The giraffes will have heated floors.
And they’ll have zookeepers with college degrees and iPads to track their every meal and mood swing, and a full-time veterinarian to keep them in good health, and one of the five biggest giraffe houses in the country, with heating, air-conditioning and 24-hour video monitoring.
The Sumatran tigers will have all of this, too, plus a pond and waterfall. So will the red pandas, but they’ll have two enclosures, connected by an elevated log-like passageway letting them move above the heads of zoo guests.
When the Lincoln Children’s Zoo unveils its $16 million, 10-acre expansion next spring, visitors will focus their attention on the new displays designed to put them face-to-face with rare and threatened and storybook species.
They can share the front seat of a Jeep with a 300-pound tiger, a 4-inch-thick pane of glass protecting them from becoming dinner.
They can stand on an elevated platform — indoors or out — to feed lettuce to giraffes at eye level.

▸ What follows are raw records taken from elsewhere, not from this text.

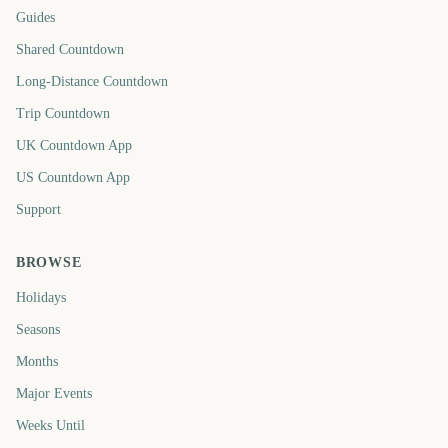
Guides
Shared Countdown
Long-Distance Countdown
Trip Countdown
UK Countdown App
US Countdown App
Support
BROWSE
Holidays
Seasons
Months
Major Events
Weeks Until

They can explore a rainforest from a suspended platform, side-by-side with spider monkeys.
But visitors won’t see the attention the zoo pays to what it calls its animals-management system — the care and feeding of its four-legged attractions.
“Animal care has come 180 degrees from where it was when I started,” said John Chapo, the zoo’s president and CEO, who’s worked at zoos for 46 years. “The commitment to animal welfare, nutrition and conservation is unprecedented compared to what it was.”

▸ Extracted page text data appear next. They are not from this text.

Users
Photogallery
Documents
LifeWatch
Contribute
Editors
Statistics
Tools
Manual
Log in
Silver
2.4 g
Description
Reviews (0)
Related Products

And this is what it was, he said: “Animals were basically thrown into a box.”
Now, before that box is built, a veterinarian consults with designers to draft enclosures with animals in mind. For example, male giraffes can grow to 18 feet, and their tongues can stretch another 18 inches, so all of the heating, cooling and electrical fixtures better be out of reach.

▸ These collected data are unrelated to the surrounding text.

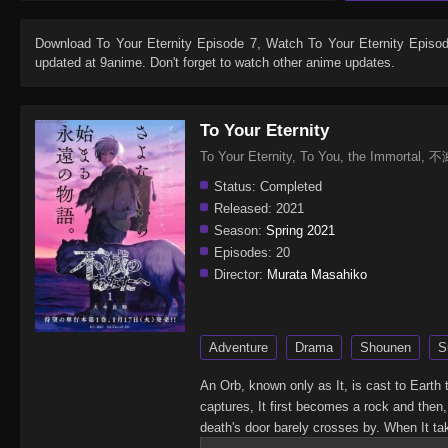
Download
To Your Eternity Episode 7
, Watch
To Your Eternity Episo
updated at 9anime. Don't forget to watch other anime updates.
To Your Eternity
To Your Eternity, To You, the Immort
Status:
Completed
Released:
2021
Season:
Spring 2021
Episodes:
20
Director:
Murata Masahiko
Adventure
Drama
Shounen
S
An Orb, known only as It, is cast to Earth
captures, It first becomes a rock and then
death's door barely crosses by. When It ta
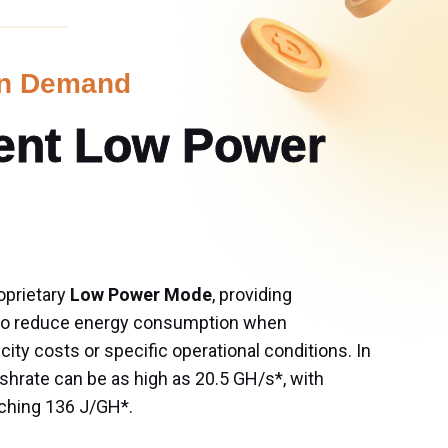
on Demand
gent Low Power 
oprietary 
Low Power Mode
, providing 
 to reduce energy consumption when 
icity costs or specific operational conditions. In 
rate can be as high as 20.5 GH/s*, with 
ching 136 J/GH*.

“The vet worked with the architects and engineers to design the buildings, keeping the welfare of the animals as a priority,” said Ryan Gross, the zoo’s director of strategic communication. “He said, ‘Here’s the best way to build this building to care for this animal.’”
So the enclosures will be climate-controlled for year-round viewing, with rubber-padded floors in some cases. The giraffes will have enough headroom, the tigers ample water, the spider monkeys plenty of perches — and all of their handlers will have enough technology to monitor their every move.
Video cameras will allow zookeepers to monitor animals at all hours, even from their couches at home.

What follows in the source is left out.